TruAmerica Multifamily, which owns and manages more than 5,500 apartment units in the Las Vegas area, was worried about the delays Southern Nevadans faced in getting state unemployment benefits and how that would affect their ability to pay rent this month, chief administrative officer Mark Enfield said.
But collections haven’t plunged. TruAmerica had received 86.4 percent of its Southern Nevada rents partway through May, compared with 89.4 percent of its rents nationwide, he said.
Enfield said that overall, Las Vegas has “far exceeded our expectations” amid severe economic fallout in the tourism-dependent region.
“That was the market we were most concerned about,” he said.
Nevada State Apartment Association executive director Susy Vasquez said lower-priced complexes, where tenants might have minimum-wage jobs and little or no savings, have struggled more than others to collect rent.
But overall, among the association’s members, “shockingly” 80 percent of tenants had paid rent this month, she said.
Las Vegas tattoo artist Nick Weaver, who lives in a TruAmerica-owned complex, said in mid-April that both he and his wife, a cosmetologist, were out of work. They had paid April rent and figured they could cover May as well.

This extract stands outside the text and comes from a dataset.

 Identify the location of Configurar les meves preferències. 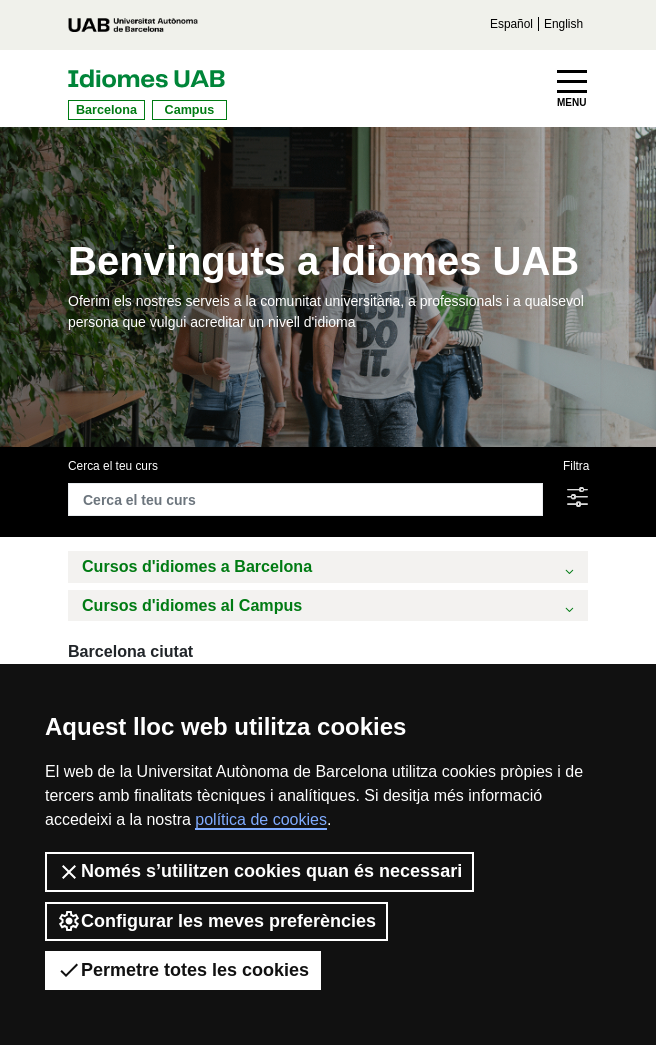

Nearly a month later, he said, his wife was back at work, though he wasn’t. Her earnings could pay the rent, he said, but not all of their bills.
‘It’s very scary’
Gov. Steve Sisolak ordered casinos and other Nevada businesses closed in March to help contain the virus’ spread. He also ordered a temporary freeze on eviction and foreclosure proceedings that month, aiming to ensure that Nevadans weren’t locked out of their homes amid the chaos.
Nevada’s unemployment rate hit 28.2 percent last month, up from just 3.6 percent in February, state data shows.
Sisolak’s order did not give tenants and homeowners a green light to live for free, nor did it dictate how missed checks would be repaid if people fell behind on their housing payments because of the turmoil.
Taxpayer funds and other financial support have helped prop up the rental market. United Way of Southern Nevada, for instance, has raised nearly $1.9 million, including from the Nevada attorney general’s office, for an emergency assistance fund. The nonprofit group says it has doled out more than $1.4 million for rent and mortgage help.
Susan Marsian-Bolduc, who rents a house in Las Vegas, said she was hired as a Pink Jeep tour guide in early January and furloughed just a few months later as the valley shut down.
She paid April rent with federal stimulus funds, and her employer is paying this month’s rent.
Delgado, the furloughed auditor, said she lives with her husband, their two children and her mother-in-law. Until the pandemic hit, she was the only one working.
She paid April rent with savings and federal stimulus funds. She still hadn’t paid May rent as of Thursday.
Delgado described a “maddening” experience trying for weeks to obtain unemployment benefits from the state’s heavily backlogged system, spending three hours a day five days a week on the phone waiting to speak with someone.
She doesn’t know whether her family will face eviction at some point or even homelessness.
“It’s very overwhelming,” she said. “It’s very scary.”